Retrieve documents where:

  • for a given parent doc, any combination of nested docs matches all of the nested doc predicates
    • currently implemented using and
    • select * from my_index where user.first = 'Alice' and user.last = 'Smith'
  • the parent doc matches any of the nested doc predicates
    • currently implemented using or
    • select * from my_index where user.first = 'Alice' or user.last = 'bar'
  • for a given parent doc, a single nested doc matches all of the nested doc predicates
    • not currently supported
    • as a suggested syntax, it could potentially be supported with a correlated subquery
      • select * from my_index where _id in (select _id from my_index.users where user.first = 'Alice' and user.last = 'Smith')
    • alternatively, it could be supported with a function or syntax, but this likely wouldn't play nicely with aggregations
      • select * from my_index where single_nested_doc(user.first = 'Alice' and user.last = 'Smith')

Incidentally, in exploring this issue I've encountered an issue where changing the projection changes the results.

Original query

POST _xpack/sql?format=txt
{
  "query": "select groupName from my_index where user.first = 'Alice' or user.last = '???'"
}

Original result

 groupName   
 ---------------
 fans           

Modified query with additional field of user.first

  POST _xpack/sql?format=txt
  {
    "query": "select groupName, user.first from my_index where user.first = 'Alice' or user.last = '???'"
  }                  

Result of modified query

     groupName   |  user.first   
  ---------------+---------------

This is surely a bug as the same single doc should be returned in these results.

One more wrinkle / bug.

When selecting all fields, a row is output for each nested doc.

POST _xpack/sql?format=txt
{   
  "query": "select groupName, user.first, user.last from my_index"
}   

groupName   |  user.first   |   user.last   
---------------+---------------+---------------
fans           |Alice          |White              
fans           |John           |Smith              

But if we add a where clause that's satisifed by a combination of the nested docs, then only a single row for a single nested doc is returned.

POST _xpack/sql?format=txt
{   
  "query": "select groupName, user.first, user.last from my_index where user.first = 'Alice' and user.last = 'Smith'"
}   


groupName   |  user.first   |   user.last   
---------------+---------------+---------------
fans           |John           |Smith              

This doesn't seem right, particularly as one of the predicates which must have been satisfied referred to 'Alice'.

@paulcarey would you mind creating an issue in github for an enhancement regarding nested queries?
This probably won't be on our top priority list, but it gives us an idea for future improvements that might be considered.

Thanks.

Sorry for the delay @paulcarey.
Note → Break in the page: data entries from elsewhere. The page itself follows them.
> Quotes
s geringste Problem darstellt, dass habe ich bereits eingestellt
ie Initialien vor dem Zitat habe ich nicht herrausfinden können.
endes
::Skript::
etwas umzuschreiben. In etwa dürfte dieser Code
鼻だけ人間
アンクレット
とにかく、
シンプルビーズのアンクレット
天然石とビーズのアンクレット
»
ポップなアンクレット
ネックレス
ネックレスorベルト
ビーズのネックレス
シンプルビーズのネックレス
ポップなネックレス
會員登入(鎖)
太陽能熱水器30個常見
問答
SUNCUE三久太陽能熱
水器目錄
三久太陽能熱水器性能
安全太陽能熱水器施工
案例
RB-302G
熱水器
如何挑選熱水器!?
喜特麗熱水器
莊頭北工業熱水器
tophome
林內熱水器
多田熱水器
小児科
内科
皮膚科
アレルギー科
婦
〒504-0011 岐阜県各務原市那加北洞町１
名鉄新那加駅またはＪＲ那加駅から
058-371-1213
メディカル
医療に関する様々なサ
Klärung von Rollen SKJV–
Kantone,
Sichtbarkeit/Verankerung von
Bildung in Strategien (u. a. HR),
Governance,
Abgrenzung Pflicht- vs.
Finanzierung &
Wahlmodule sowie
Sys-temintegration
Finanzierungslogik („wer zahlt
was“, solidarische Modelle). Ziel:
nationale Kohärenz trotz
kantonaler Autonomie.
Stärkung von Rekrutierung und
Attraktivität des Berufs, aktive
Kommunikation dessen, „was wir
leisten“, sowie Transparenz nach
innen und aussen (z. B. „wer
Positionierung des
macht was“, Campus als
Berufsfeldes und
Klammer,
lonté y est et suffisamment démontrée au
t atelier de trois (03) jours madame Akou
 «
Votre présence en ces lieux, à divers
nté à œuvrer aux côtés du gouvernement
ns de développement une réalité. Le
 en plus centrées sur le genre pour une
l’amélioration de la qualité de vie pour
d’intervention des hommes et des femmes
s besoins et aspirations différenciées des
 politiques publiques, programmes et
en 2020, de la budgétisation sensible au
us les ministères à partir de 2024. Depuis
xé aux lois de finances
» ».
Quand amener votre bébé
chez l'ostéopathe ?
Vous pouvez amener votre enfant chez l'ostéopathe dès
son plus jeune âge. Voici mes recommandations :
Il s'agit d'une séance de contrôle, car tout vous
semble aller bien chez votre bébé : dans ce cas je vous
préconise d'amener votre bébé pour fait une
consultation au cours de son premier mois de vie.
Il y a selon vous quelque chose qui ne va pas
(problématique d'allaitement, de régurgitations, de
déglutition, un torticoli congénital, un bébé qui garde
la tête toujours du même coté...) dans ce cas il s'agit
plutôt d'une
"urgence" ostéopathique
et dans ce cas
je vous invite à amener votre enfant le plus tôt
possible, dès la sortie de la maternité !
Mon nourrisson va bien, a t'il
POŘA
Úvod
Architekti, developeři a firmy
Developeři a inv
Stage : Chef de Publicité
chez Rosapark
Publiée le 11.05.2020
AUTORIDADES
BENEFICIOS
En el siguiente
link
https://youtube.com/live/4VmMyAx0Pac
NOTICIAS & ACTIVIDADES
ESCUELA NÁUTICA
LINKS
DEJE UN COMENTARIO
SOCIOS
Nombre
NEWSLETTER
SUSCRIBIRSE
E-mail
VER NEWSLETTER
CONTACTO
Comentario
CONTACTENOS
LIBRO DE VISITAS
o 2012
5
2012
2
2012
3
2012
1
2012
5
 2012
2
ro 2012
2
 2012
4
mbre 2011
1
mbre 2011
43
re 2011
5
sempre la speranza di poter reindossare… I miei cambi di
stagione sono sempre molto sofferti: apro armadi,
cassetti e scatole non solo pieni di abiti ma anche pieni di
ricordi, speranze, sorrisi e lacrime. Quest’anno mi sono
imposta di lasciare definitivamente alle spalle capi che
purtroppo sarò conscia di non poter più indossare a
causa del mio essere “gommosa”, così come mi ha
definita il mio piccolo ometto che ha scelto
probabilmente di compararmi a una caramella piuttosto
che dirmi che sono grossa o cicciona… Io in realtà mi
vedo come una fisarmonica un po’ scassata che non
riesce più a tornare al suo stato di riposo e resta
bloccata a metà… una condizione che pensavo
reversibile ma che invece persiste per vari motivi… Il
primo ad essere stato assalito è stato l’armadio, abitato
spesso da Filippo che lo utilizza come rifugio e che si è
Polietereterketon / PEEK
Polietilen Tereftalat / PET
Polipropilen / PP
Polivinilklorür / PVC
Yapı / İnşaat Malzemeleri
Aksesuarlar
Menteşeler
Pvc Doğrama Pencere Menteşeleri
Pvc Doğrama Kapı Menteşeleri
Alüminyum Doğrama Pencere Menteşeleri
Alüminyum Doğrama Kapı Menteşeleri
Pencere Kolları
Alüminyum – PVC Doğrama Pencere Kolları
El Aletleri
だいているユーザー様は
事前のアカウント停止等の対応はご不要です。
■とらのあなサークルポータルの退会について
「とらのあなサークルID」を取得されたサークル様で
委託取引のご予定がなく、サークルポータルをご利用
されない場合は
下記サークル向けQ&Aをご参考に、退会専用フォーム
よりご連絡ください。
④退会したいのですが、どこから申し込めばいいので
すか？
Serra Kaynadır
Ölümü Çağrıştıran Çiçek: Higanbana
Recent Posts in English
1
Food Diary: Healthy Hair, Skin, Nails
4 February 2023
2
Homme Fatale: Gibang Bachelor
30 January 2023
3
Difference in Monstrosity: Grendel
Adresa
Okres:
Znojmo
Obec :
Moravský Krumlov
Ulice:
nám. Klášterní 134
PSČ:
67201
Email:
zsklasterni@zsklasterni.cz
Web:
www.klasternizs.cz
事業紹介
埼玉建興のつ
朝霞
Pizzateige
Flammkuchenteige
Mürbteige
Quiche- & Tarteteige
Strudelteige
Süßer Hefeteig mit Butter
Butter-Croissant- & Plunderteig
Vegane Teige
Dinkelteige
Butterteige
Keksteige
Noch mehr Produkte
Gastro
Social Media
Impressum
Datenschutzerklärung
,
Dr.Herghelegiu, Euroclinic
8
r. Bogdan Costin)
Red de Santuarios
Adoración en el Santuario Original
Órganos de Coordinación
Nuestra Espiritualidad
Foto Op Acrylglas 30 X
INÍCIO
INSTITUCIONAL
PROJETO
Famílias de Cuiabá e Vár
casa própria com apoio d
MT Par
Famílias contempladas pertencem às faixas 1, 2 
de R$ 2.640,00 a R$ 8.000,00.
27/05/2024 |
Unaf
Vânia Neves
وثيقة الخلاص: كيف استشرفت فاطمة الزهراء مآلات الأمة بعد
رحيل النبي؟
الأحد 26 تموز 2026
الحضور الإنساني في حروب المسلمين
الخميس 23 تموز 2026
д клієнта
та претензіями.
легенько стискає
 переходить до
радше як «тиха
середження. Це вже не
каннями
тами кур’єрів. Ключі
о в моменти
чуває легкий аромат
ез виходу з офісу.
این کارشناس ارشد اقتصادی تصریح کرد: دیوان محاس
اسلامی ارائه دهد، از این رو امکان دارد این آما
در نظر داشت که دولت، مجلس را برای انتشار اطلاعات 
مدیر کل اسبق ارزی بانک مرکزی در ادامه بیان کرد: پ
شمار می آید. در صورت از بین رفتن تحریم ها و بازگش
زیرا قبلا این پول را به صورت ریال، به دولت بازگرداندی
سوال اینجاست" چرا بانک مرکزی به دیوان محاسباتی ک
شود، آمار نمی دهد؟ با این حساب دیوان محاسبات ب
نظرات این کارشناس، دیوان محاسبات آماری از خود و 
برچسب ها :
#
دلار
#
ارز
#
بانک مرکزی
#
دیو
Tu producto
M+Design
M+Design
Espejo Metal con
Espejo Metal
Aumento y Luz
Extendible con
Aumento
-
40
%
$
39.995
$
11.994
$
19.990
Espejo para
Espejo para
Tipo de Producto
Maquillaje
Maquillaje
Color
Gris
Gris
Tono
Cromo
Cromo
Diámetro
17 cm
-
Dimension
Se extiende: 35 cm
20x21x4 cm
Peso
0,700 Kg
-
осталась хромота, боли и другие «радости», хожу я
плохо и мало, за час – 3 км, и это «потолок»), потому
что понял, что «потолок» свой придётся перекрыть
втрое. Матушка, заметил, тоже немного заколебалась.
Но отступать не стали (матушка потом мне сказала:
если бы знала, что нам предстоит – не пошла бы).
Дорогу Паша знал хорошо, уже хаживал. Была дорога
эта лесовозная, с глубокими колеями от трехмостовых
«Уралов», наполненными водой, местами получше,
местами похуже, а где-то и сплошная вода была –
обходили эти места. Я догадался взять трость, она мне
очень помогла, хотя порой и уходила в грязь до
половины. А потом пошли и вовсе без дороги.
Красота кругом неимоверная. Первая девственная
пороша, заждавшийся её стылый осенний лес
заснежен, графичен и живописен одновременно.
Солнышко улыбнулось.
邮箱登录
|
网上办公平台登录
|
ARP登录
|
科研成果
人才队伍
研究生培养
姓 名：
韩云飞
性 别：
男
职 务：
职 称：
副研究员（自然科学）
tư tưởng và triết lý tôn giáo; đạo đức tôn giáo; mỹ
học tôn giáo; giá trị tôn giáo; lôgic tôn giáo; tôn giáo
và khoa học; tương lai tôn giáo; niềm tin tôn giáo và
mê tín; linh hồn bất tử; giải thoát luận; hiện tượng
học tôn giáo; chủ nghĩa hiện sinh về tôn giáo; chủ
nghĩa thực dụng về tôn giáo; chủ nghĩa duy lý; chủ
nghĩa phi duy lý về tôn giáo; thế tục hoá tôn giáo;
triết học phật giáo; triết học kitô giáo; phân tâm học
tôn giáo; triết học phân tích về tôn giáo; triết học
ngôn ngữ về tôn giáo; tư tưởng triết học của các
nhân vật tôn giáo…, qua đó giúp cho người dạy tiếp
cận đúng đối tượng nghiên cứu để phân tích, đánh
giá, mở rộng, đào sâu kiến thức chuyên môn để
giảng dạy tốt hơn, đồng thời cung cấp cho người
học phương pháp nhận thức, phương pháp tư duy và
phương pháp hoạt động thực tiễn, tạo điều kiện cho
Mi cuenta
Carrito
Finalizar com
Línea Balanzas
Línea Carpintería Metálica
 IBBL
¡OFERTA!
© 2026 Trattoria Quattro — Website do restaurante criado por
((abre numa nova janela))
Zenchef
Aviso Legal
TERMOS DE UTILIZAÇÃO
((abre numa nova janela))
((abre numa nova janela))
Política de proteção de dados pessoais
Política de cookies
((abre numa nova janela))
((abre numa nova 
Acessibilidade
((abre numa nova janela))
I looked at these issues and the first one (with different projection the document disappears from the results) it's indeed a bug. The idea is that both nested queries that get created are for the same path and both use inner_hits. If one of the inner_hits doesn't return anything, the overall result is nothing, because they clash. It's a bit more complicated, but I hope now it's just a bit more clear.

The idea is to name each inner_hits statement so that the result can differentiate between them. And at the moment, ES-SQL doesn't do this.

And in the second scenario you mentioned it's basically the same root cause: clash between the two inner_hits and only one wins. I've created https://github.com/elastic/elasticsearch/issues/33079 and https://github.com/elastic/elasticsearch/issues/33080 to cover these issues.

Thank you for reporting them.

Great, many thanks for digging into these.

Regarding 33079, I was wondering if JsonPath or some variant of it had been considered as a way to define complex queries? For example, the Alice White query I mentioned above could be satisfied with:

$.user[?(@.first == 'Alice' && @.last == 'White')]

This can be tested on jsonpath.herokuapp.com.

This topic was automatically closed 28 days after the last reply. New replies are no longer allowed.